Top of SUPPLIED RECORDS
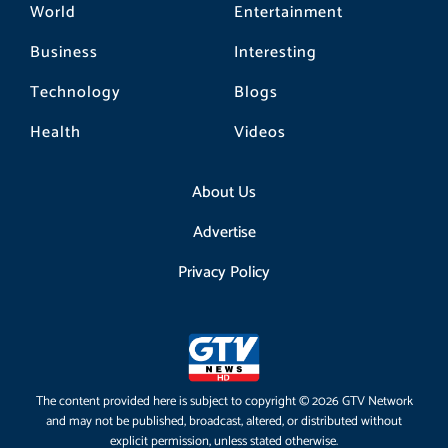
World
Entertainment
Business
Interesting
Technology
Blogs
Health
Videos
About Us
Advertise
Privacy Policy
The content provided here is subject to copyright © 2026 GTV Network
and may not be published, broadcast, altered, or distributed without
explicit permission, unless stated otherwise.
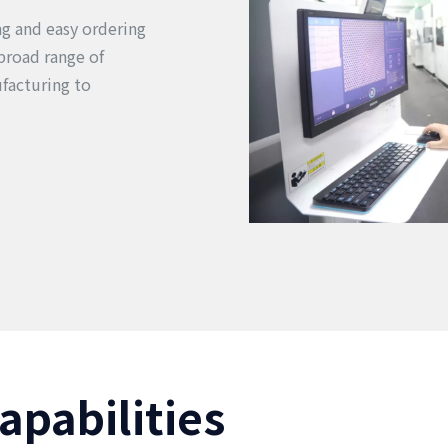
ing and easy ordering
broad range of
facturing to
apabilities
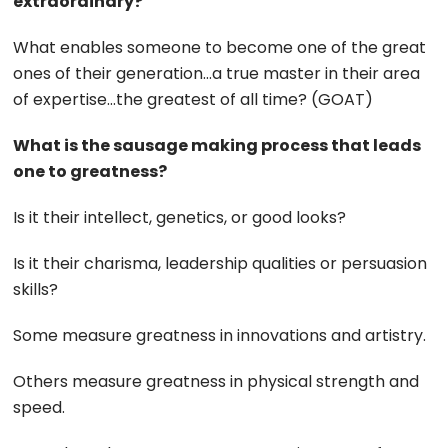
extraordinary?
What enables someone to become one of the great
ones of their generation…a true master in their area
of expertise…the greatest of all time? (GOAT)
What is the sausage making process that leads
one to greatness?
Is it their intellect, genetics, or good looks?
Is it their charisma, leadership qualities or persuasion
skills?
Some measure greatness in innovations and artistry.
Others measure greatness in physical strength and
speed.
Bottom of SUPPLIED RECORDS
The entries above, every one of them, should be retyped exactly, with no pictures carried over.

SOLUTION TO THE EXERCISE:
World
Entertainment
Business
Interesting
Technology
Blogs
Health
Videos
About Us
Advertise
Privacy Policy
The content provided here is subject to copyright © 2026 GTV Network
and may not be published, broadcast, altered, or distributed without
explicit permission, unless stated otherwise.
ing and easy ordering
broad range of
facturing to
apabilities
extraordinary?
What enables someone to become one of the great
ones of their generation…a true master in their area
of expertise…the greatest of all time? (GOAT)
What is the sausage making process that leads
one to greatness?
Is it their intellect, genetics, or good looks?
Is it their charisma, leadership qualities or persuasion
skills?
Some measure greatness in innovations and artistry.
Others measure greatness in physical strength and
speed.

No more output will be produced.